Mas agora, a oposição faz-de-conta acaba de sofrer derrota
monumental, que esperava e de certo modo preparou, que desnuda o sem sentido de
sua retórica e propostas, que, entretanto, não serão por ela abandonadas. Os
379 a 131 votos no primeiro turno da liquidação da Previdência pública e
privada mostram que o “golpismo”, através do domínio total da Câmara, tem
condições para a total reformatação das instituições nacionais, construindo
nova ordem que permita manter, ad aeternum,
a população longe de qualquer determinação de seus destinos, sob o tacão
despótico do grande capital e do imperialismo.
Portanto, junto ao arrasamento das condições de existência da população
e da nação em curso, a Câmara e o Senado seguirão avançado, dentro de pretensa
legalidade, a construção de uma verdadeira ditadura institucional antipopular,
antitrabalhadora e antinacional.
Uma ditadura
institucional que já é discutida nos seus detalhes e será consolidada através
de reformas tributária, política, orçamentaria, judicial e por aí vai, que
deixarão o mundo do trabalho e o país nas mãos do grande capital globalizado e
do imperialismo, através de seus operadores locais - a grande mídia; a Justiça,
a Polícia, o Congresso, as Forças Armadas, todos já sob controle do
imperialismo e corrompidos até a medula dos ossos. Realidade consolidada pela
destruição de qualquer espaço de legalidade real e pela naturalização da lei do
cão do grande capital na gestão da sociedade.

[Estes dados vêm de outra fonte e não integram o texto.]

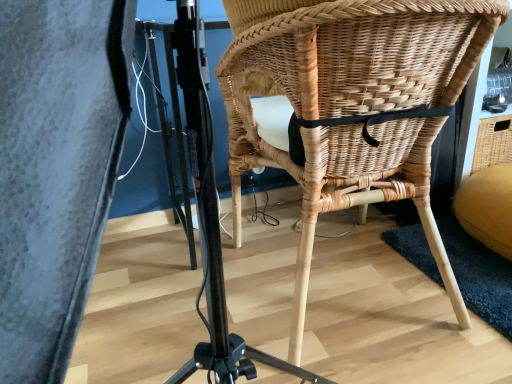 Identify the location of vacant space positioned to the left of natural wicker chair at center. The height and width of the screenshot is (384, 512). (153, 292). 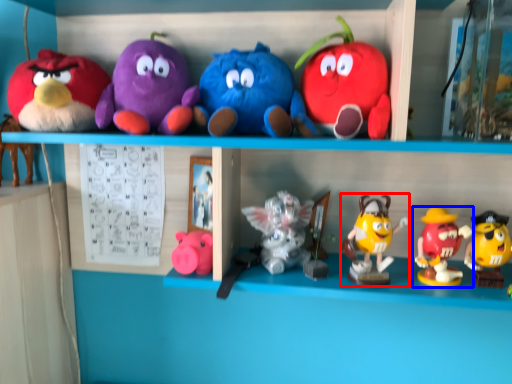 Question: Which object appears closest to the camera in this image, toy (highlighted by a red box) or toy (highlighted by a blue box)?

Choices:
 (A) toy
 (B) toy

Answer: (B) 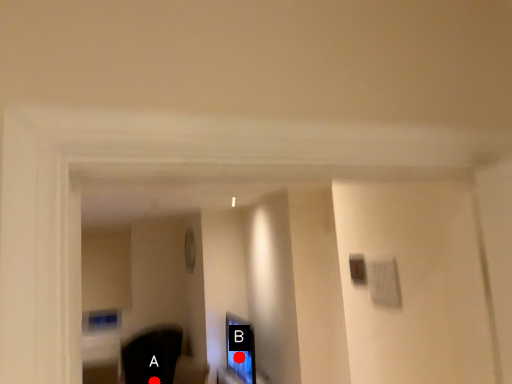 Question: Two points are circled on the image, labeled by A and B beside each circle. Which point appears farthest from the camera in this image?

Choices:
 (A) A is further
 (B) B is further

Answer: (A) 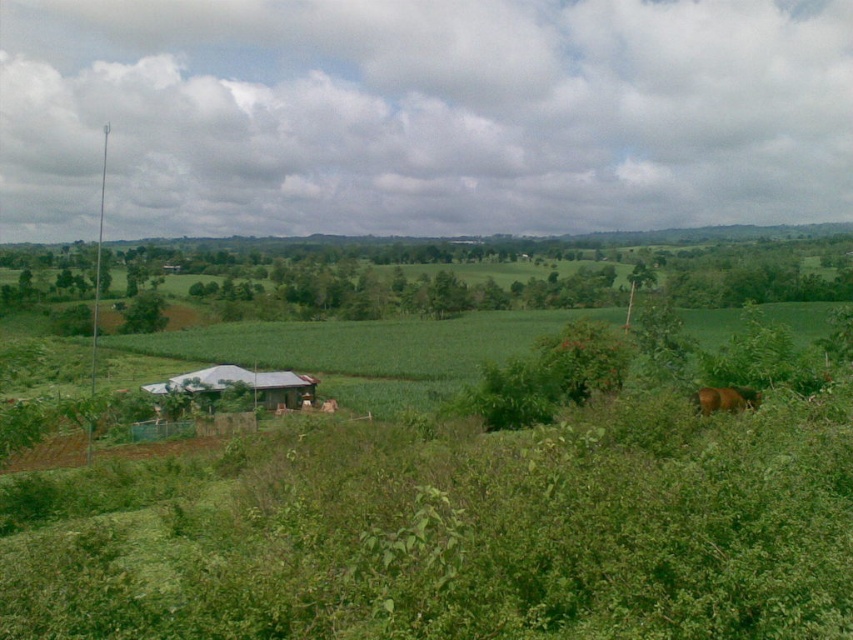 Who is positioned more to the right, metallic gray hut at lower left or brown furry horse at lower right?

From the viewer's perspective, brown furry horse at lower right appears more on the right side.

Can you confirm if metallic gray hut at lower left is smaller than brown furry horse at lower right?

No, metallic gray hut at lower left is not smaller than brown furry horse at lower right.

Which is in front, point (167, 388) or point (730, 406)?

Point (730, 406) is more forward.

This screenshot has width=853, height=640. Identify the location of metallic gray hut at lower left. (241, 385). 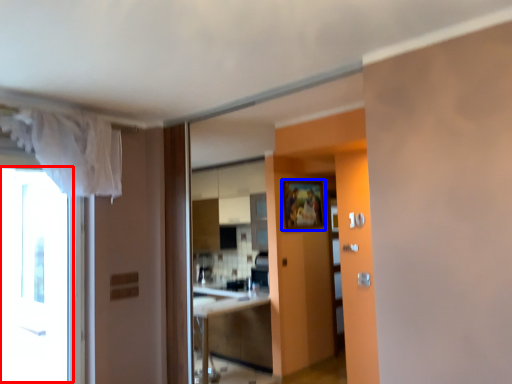 Question: Which point is closer to the camera, window (highlighted by a red box) or picture frame (highlighted by a blue box)?

Choices:
 (A) window
 (B) picture frame

Answer: (A) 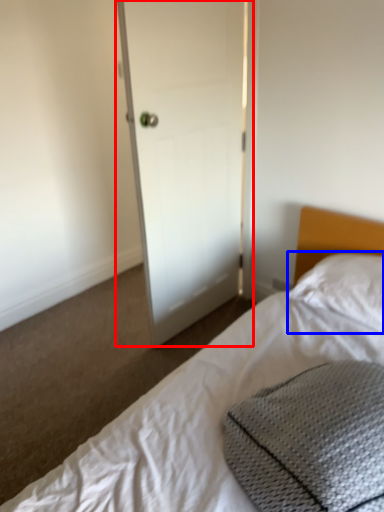 Question: Which of the following is the farthest to the observer, door (highlighted by a red box) or pillow (highlighted by a blue box)?

Choices:
 (A) door
 (B) pillow

Answer: (A)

É imperativo superar as políticas e propostas da direção
colaboracionista, antes que se consolide a metamorfose patológica da sociedade
nacional e de suas instituições. Urge levar a luta, pelo fim do segundo governo
golpista e da ordem atual em constituição, às ruas, às fábricas, às escolas, ao
campo, aos quartéis. Antes que o Brasil se transforme em uma neocolônia da
ordem capitalista globalizada e sua população em semi-servos assalariados, sob
o tacão das forças policiais e militares, comandadas por generais em tudo
estrangeiros ao país. Antes que o inferno que já vivemos congele toda a nação.